Setting up a website involves numerous technical decisions, and among them, the domain’s DNS (Domain Name System) configuration stands prominent. This digital phonebook of the internet, translating domain names to IP addresses, requires careful consideration. A burning question many webmasters face is: will changing the canonical domain from ‘www’ to its non-‘www’ variant influence my SERP (Search Engine Results Page) rankings? Further, does defining this ‘www’ subdomain with an A or CNAME DNS record type have consequences on these rankings?
1. The Canonical Shift: ‘www’ to Non-‘www’
When you decide to make the ‘www’ version or the non-‘www’ version of your domain canonical, you’re essentially telling search engines which version you prefer to be indexed. Shifting between these can lead to temporary fluctuations in your SERP rankings as search engines adjust to this change. Proper implementation is critical to ensure a smooth transition.
2. DNS Basics: A and CNAME Records
Before diving deeper, let’s outline A and CNAME records:
- A Record (Address Record): Directly points a domain/subdomain to an IP address. It’s a straightforward way of connecting your domain to a server.
- CNAME Record (Canonical Name Record): Points a domain/subdomain to another domain. Instead of giving an address, it redirects to another domain, which then provides the address.
3. Why ‘www’ Often Uses CNAME
Many sites configure their ‘www’ domain as a CNAME pointing to the root domain. This ensures that if the IP of the root domain changes (e.g., switching hosting providers), the ‘www’ version still resolves correctly.
4. SERP Implications of A vs. CNAME
From an SEO perspective, whether you use an A record or a CNAME for your ‘www’ doesn’t directly impact SERP rankings. However, the slight latency introduced by the CNAME resolution process (it might require an extra DNS query) is worth noting. While minuscule, in an era where site speed can influence rankings, every millisecond counts.
5. Ensuring SERP Stability
If you decide to change the canonical version of your domain, it’s vital to use 301 redirects to guide search engines and users from the old version to the new one. This ensures the preservation of link equity, minimizing potential disruptions in SERP performance.

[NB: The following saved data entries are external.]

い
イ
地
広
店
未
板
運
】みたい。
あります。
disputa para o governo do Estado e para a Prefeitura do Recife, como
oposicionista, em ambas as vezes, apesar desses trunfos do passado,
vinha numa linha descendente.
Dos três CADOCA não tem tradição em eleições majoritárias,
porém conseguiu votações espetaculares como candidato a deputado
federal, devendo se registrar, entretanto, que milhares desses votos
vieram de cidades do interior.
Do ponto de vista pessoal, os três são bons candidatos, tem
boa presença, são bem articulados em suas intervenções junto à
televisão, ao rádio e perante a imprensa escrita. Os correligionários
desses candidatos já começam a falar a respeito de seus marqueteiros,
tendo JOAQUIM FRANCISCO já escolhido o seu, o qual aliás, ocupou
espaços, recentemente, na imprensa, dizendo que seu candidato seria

6. Considerations with CDNs and Managed Platforms
Platforms like Shopify, Wix, or CDNs may necessitate CNAME records. When using these services, ensure that any shift in the canonical domain is communicated and handled properly to prevent potential SERP disruptions.
7. To Conclude
Switching your canonical preference between ‘www’ and non-‘www’ demands caution and proper implementation to safeguard your SERP rankings. While the choice between A and CNAME records isn’t a direct ranking factor, understanding their implications on site performance and SERP is crucial for informed decision-making.